The gates were already open to receive the impressive entourage with mounted retainers, a curtained palanquin, and various wagons loaded with the necessities for a lengthy stay. Most prominent on pennon and flag was the flowing red sleeve, accompanied by a cluster of red martlets on silver and blue, which I took to belong to the Earl of Pembroke. Mightily impressive, I decided, although nothing to compare with my father’s royal leopards, his standards snapping in red and gold and blue in the brisk wind.
I straightened my spine, lifted my chin. The Earl of Pembroke must be aware of the jewel he was getting with marriage to a daughter of Lancaster, first cousin to King Richard himself. If the solid might and luxury of Kenilworth did not impress him—and how could it not? —then I certainly would.
I wondered fleetingly why I had no recall of meeting him before this, since most of the high nobility had come within my orbit at Richard’s coronation three years ago. Perhaps he had been fighting in France. Perhaps he had a high reputation as a knight on the battlefield or in the tournament like my father. I would like that.

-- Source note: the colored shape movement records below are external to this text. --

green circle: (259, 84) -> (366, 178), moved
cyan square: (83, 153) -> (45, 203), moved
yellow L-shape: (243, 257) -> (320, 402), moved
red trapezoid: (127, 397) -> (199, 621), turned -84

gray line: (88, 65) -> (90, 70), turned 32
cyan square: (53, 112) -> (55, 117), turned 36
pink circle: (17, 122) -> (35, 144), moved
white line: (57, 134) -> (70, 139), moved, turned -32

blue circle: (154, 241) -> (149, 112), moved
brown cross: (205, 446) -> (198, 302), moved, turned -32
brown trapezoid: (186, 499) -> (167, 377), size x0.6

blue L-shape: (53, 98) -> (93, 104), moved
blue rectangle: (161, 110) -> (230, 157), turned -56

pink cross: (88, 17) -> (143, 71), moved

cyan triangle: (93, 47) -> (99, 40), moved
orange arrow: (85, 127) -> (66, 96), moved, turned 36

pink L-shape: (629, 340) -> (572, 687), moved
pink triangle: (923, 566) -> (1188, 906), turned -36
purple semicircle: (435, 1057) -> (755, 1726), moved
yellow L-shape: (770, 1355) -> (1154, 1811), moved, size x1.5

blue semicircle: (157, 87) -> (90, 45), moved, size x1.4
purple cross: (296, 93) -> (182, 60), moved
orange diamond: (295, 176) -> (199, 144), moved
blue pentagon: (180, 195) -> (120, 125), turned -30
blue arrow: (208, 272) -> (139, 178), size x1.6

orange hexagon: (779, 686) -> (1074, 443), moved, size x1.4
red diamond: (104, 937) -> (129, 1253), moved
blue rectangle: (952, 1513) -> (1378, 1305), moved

And then there was quite a fuss as two ladies were helped to step from the cumbersome travelling litters. The Countess of Norfolk, whom I knew: as thin and acerbic as vinegar, her hair severely contained in the metal and jewelled coils much in fashion when she was a girl. And a lady, younger, whom I did not. But where was he?
‘Where is the Earl?’ I whispered, when I could wait no longer.
Dame Katherine, who had come to watch with us, stepped behind me, her hands closing lightly on my shoulders.
‘There,’ she remarked softly. ‘There he is. John Hastings, Earl of Pembroke.’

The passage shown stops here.